Dataset content
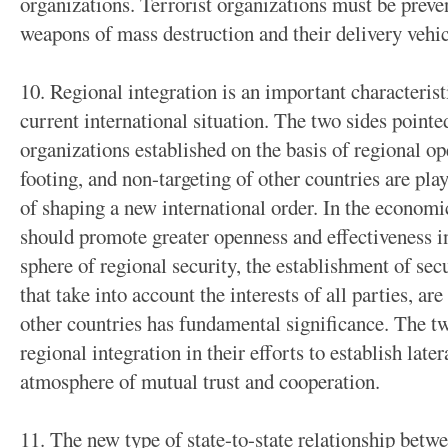
organizations. Terrorist organizations must be prev
weapons of mass destruction and their delivery vehic
10. Regional integration is an important characterist
current international situation. The two sides pointed
organizations established on the basis of regional o
footing, and non-targeting of other countries are play
of shaping a new international order. In the economic
should promote greater openness and effectiveness i
sphere of regional security, the establishment of s
that take into account the interests of all parties, ar
other countries has fundamental significance. The tw
regional integration in their efforts to establish later
atmosphere of mutual trust and cooperation.
11. The new type of state-to-state relationship bet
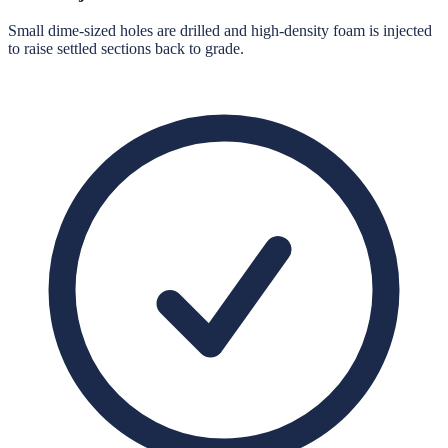
Small dime-sized holes are drilled and high-density foam is injected
to raise settled sections back to grade.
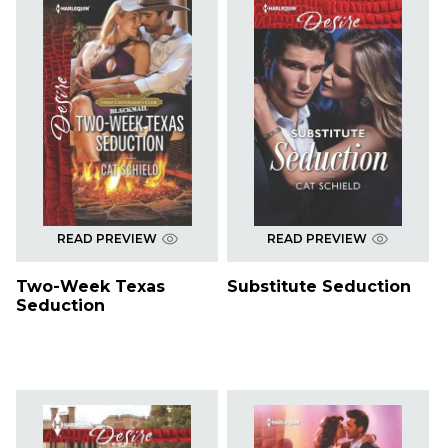
READ PREVIEW
READ PREVIEW
Two-Week Texas
Substitute Seduction
Seduction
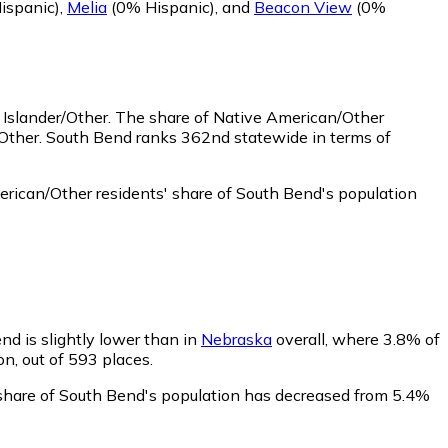
ispanic)
,
Melia
(0% Hispanic)
,
and
Beacon View
(0%
 Islander/Other.
The share of Native American/Other
/Other. South Bend ranks 362nd statewide in terms of
rican/Other residents' share of South Bend's population
nd is slightly lower than in
Nebraska
overall, where 3.8% of
on, out of 593 places.
' share of South Bend's population has decreased from 5.4%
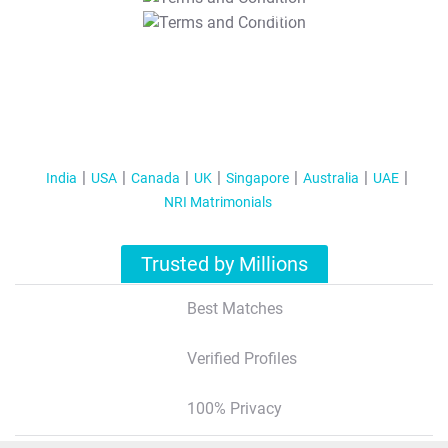
T&C Apply
India
USA
Canada
UK
Singapore
Australia
UAE
NRI Matrimonials
Trusted by Millions
Best Matches
Verified Profiles
100% Privacy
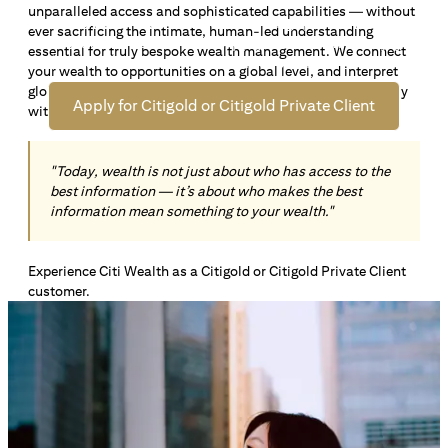
unparalleled access and sophisticated capabilities — without
Open an offshore bank account in Singapore and manage
ever sacrificing the intimate, human-led understanding
your wealth across borders. Apply online now to enjoy up
essential for truly bespoke wealth management. We connect
*1
to S$72,100
in exclusive welcome rewards.
your wealth to opportunities on a global level, and interpret
global insights paired with local knowledge to align precisely
Apply for Citigold or Citigold Private Client
with your personal goals and aspirations.
"Today, wealth is not just about who has access to the
best information — it’s about who makes the best
information mean something to your wealth."
Experience Citi Wealth as a Citigold or Citigold Private Client
customer.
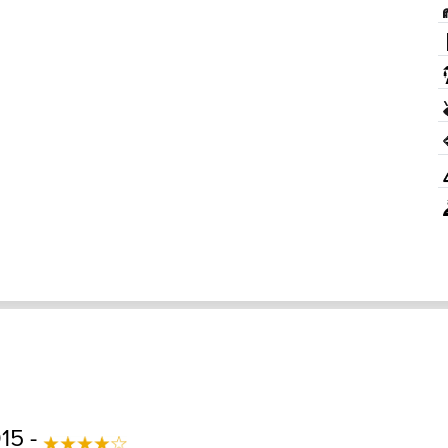
015 -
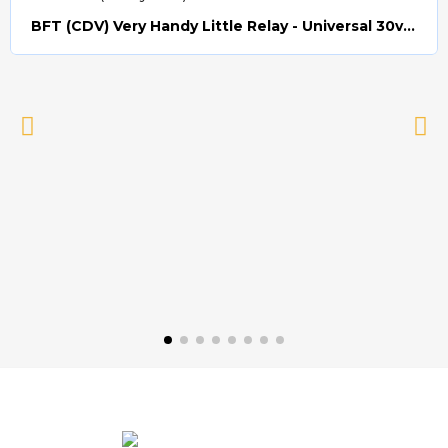
BFT (CDV) Very Handy Little Relay - Universal 30v AC/DC (Relay008)
Quick view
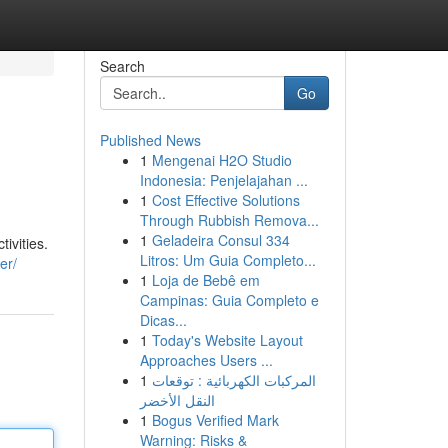
Search
Go
Published News
1
Mengenai H2O Studio
Indonesia: Penjelajahan ...
1
Cost Effective Solutions
Through Rubbish Remova...
1
Geladeira Consul 334
ivities.
Litros: Um Guia Completo...
er/
1
Loja de Bebê em
Campinas: Guia Completo e
Dicas...
1
Today's Website Layout
Approaches Users ...
1
المركبات الكهربائية : توقعات
النقل الأخضر
1
Bogus Verified Mark
Warning: Risks &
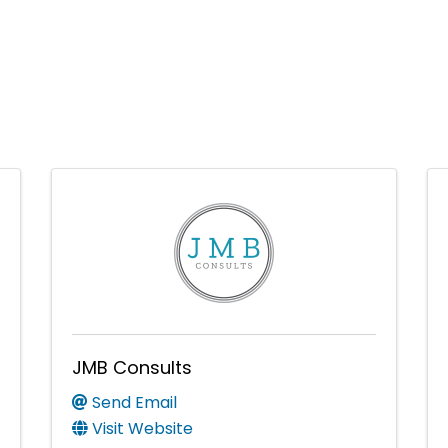
JMB Consults
Send Email
Visit Website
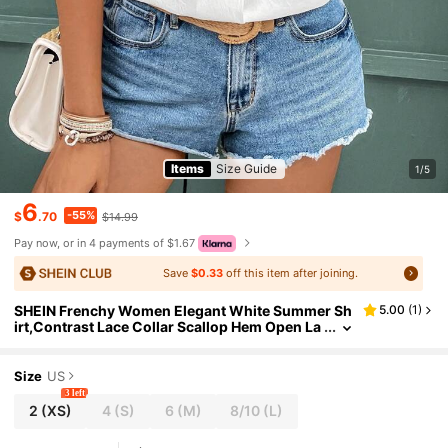
Items
Size Guide
1/5
6
-55%
$
.70
$14.99
Pay now, or in 4 payments of $1.67
Save
$0.33
off this item after joining.
SHEIN Frenchy Women Elegant White Summer Sh
5.00
(
1
)
irt,Contrast Lace Collar Scallop Hem Open La
pel Top,Versatile Solid Color Holiday Vacatio
n Wedding Guest Casual Shirt
Size
US
3 left
2
(XS)
4
(S)
6
(M)
8/10
(L)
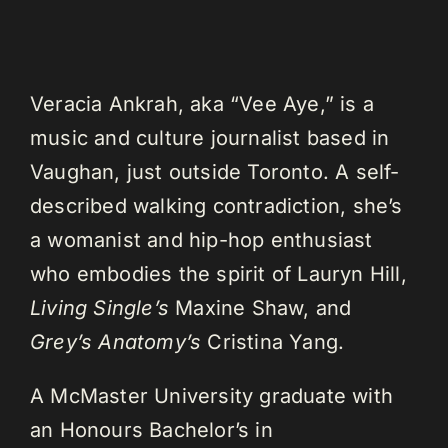
Veracia Ankrah, aka “Vee Aye,” is a
music and culture journalist based in
Vaughan, just outside Toronto. A self-
described walking contradiction, she’s
a womanist and hip-hop enthusiast
who embodies the spirit of Lauryn Hill,
Living Single’s
Maxine Shaw, and
Grey’s Anatomy’s
Cristina Yang.
A McMaster University graduate with
an Honours Bachelor’s in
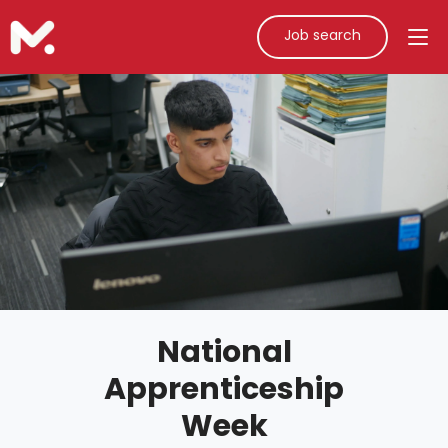
Job search
National
Apprenticeship
Week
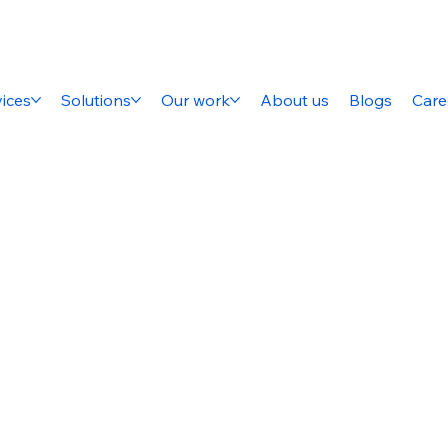
ices
Solutions
Our work
About us
Blogs
Care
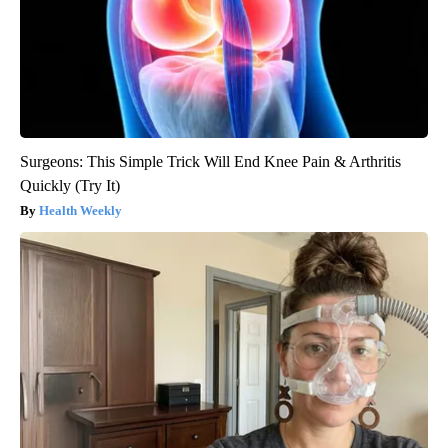
Surgeons: This Simple Trick Will End Knee Pain & Arthritis
Quickly (Try It)
Health Weekly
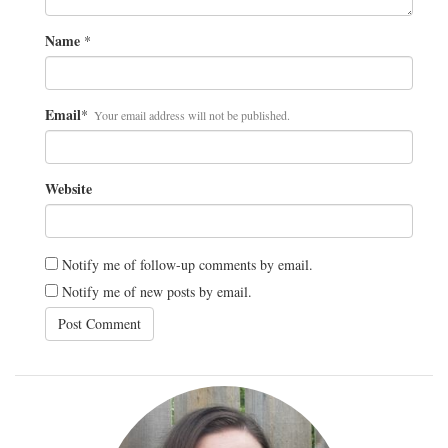
Name
*
Email
*
Your email address will not be published.
Website
Notify me of follow-up comments by email.
Notify me of new posts by email.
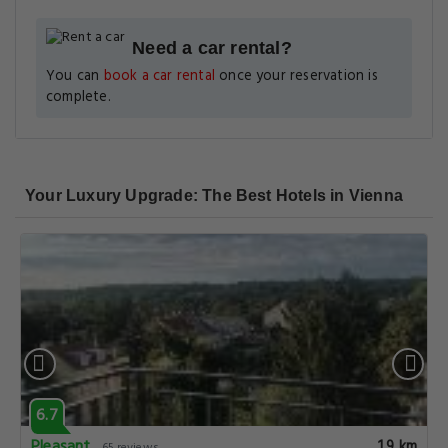
Need a car rental?
You can
book a car rental
once your reservation is
complete.
Your Luxury Upgrade: The Best Hotels in Vienna
6.7
Pleasant
1.9 km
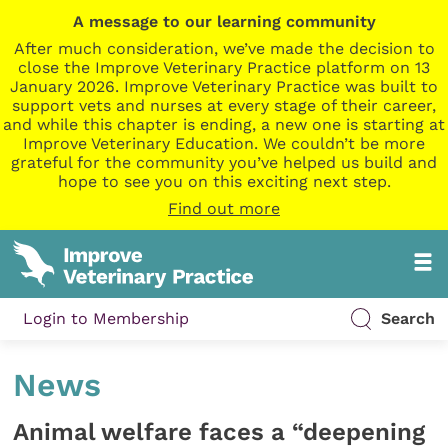
A message to our learning community
After much consideration, we’ve made the decision to
close the Improve Veterinary Practice platform on 13
January 2026. Improve Veterinary Practice was built to
support vets and nurses at every stage of their career,
and while this chapter is ending, a new one is starting at
Improve Veterinary Education. We couldn’t be more
grateful for the community you’ve helped us build and
hope to see you on this exciting next step.
Find out more
Login to Membership
Search
News
Animal welfare faces a “deepening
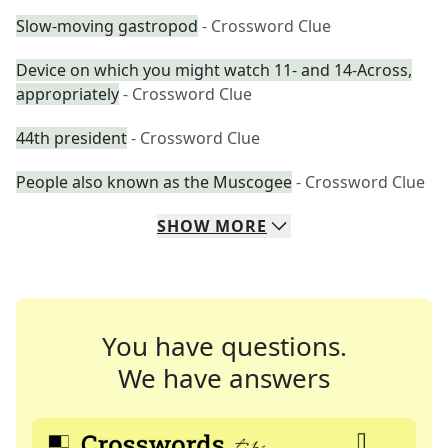
Slow-moving gastropod
- Crossword Clue
Device on which you might watch 11- and 14-Across,
appropriately
- Crossword Clue
44th president
- Crossword Clue
People also known as the Muscogee
- Crossword Clue
SHOW
MORE
You have questions.
We have answers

Work request
From the entries above, return exactly the line containing "essential for truly", the line containing "access to the", and all lines between, and nothing else.

Task output
essential for truly bespoke wealth management. We connect
*1
to S$72,100
in exclusive welcome rewards.
your wealth to opportunities on a global level, and interpret
global insights paired with local knowledge to align precisely
Apply for Citigold or Citigold Private Client
with your personal goals and aspirations.
"Today, wealth is not just about who has access to the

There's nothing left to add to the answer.